If that were the case, considering the bro-science cycles I have run in my lifetime, combined with my advanced age; I would be in the same boat as you.

On cycle, your volume is going to decrease, and in my case, the longer I stay on, the worse it gets. But, I can still get my lady off. Of course, when I want to paint her face it falls short of being porn star impressive, but wtf do I care, because it still feels good...

Change partners...???

Reading this post makes me wonder if we shouldn't have a sexual self help sticky...

Good luck

----------


## almostgone

> If you mean like a total blood checkup ? Yes, in late february 2020 so almost a year and an half ago and all results were really good, not one thing to be worried about there ..


Did they pull any hormone panels? That's the values that need to be checked.

----------


## GGTop

> Is this a joke?
> "...I hadn't been able to produce sufficient semen to satisfy my partner --..."
> 
> So, maybe change partners? I just don't see, unless your "partner" (is it a man or a woman) is heavily into watching "face painting" flicks on Pornhub, how your ejaculatory volume and the physical satisfaction of your partner have any correlation.
> 
> If that were the case, considering the bro-science cycles I have run in my lifetime, combined with my advanced age; I would be in the same boat as you.
> 
> On cycle, your volume is going to decrease, and in my case, the longer I stay on, the worse it gets. But, I can still get my lady off. Of course, when I want to paint her face it falls short of being porn star impressive, but wtf do I care, because it still feels good...
> 
> ...


You got this all wrong, I am producing under 1.5ml of semen that is medically classed as *hypospermia* ..

----------


## GGTop

> Did they pull any hormone panels? That's the values that need to be checked.

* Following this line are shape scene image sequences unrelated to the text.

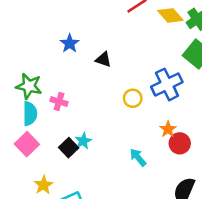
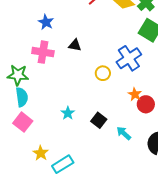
blue star: (70, 43) -> (46, 22), moved
pink cross: (59, 102) -> (43, 52), moved, size x1.5
black square: (69, 148) -> (99, 120), moved
cyan arrow: (138, 157) -> (124, 133), moved

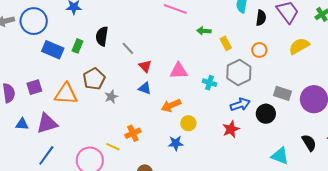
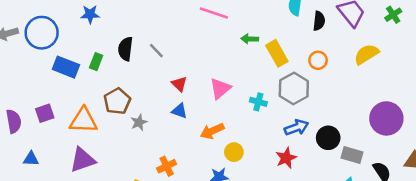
yellow rectangle: (226, 43) -> (277, 53), size x1.5
gray line: (128, 48) -> (156, 51), moved
pink triangle: (179, 71) -> (220, 88), turned -36
gray rectangle: (282, 93) -> (352, 155), moved
purple triangle: (47, 123) -> (83, 160), moved

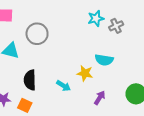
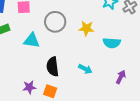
cyan semicircle: (104, 60) -> (112, 43), moved
yellow star: (85, 73) -> (86, 28), moved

What would the panel read as medical names for the hormones ? I got some readings but unsure if it's hormonally related ?

----------


## Dgs59

Do you have ED ?

----------


## GGTop

> Do you have ED ?


Hi, .. what's ED ?

----------


## almostgone

> Hi, .. what's ED ?


Erectile dysfunction

----------


## GGTop

> Do you have ED ?


I dont actually, it works perfectly fine .. it is really a matter of *hypospermia*

----------


## almostgone

> I dont actually, it works perfectly fine .. it is really a matter of *hypospermia*


You could try Clomid or HCG , but if you're concerned with quality vs. quantity, you may want to see a fertility specialist.

----------


## Dgs59

> I dont actually, it works perfectly fine .. it is really a matter of *hypospermia*


Hypospermial doesn't mean that you have low sperm count as far as I understand, I probably be less worried about the quantity as long as I am getting satisfactory orgasms, have no ED symptoms and sperm count is good. As @almostgone said consultant with fertility specialist and in addition, I would just get tested for STDs also just in case.

----------


## GGTop

> You could try Clomid or HCG, but if you're concerned with quality vs. quantity, you may want to see a fertility specialist.


I just finished a Clomid cycle and it looks like it's gone worst than before, am more concerned about quantity because it's the quantity you are delivering that will say how long you are orgasming for .. 




> Hypospermial doesn't mean that you have low sperm count as far as I understand, I probably be less worried about the quantity as long as I am getting satisfactory orgasms, have no ED symptoms and sperm count is good. As @almostgone said consultant with fertility specialist and in addition, I would just get tested for STDs also just in case.


You are wrong. Hypospermia is the result of a small orgasm given that an orgasm is measured by how much you actually ejaculate just to correct you on that matter since you dont seem to know how that works. 

STD wise am really good. 

Really the intent in coming here was to avoid seeing a fertility specialist but it sounds like my issue is too complicated for most to understand and give me a valide approach on the all thing ..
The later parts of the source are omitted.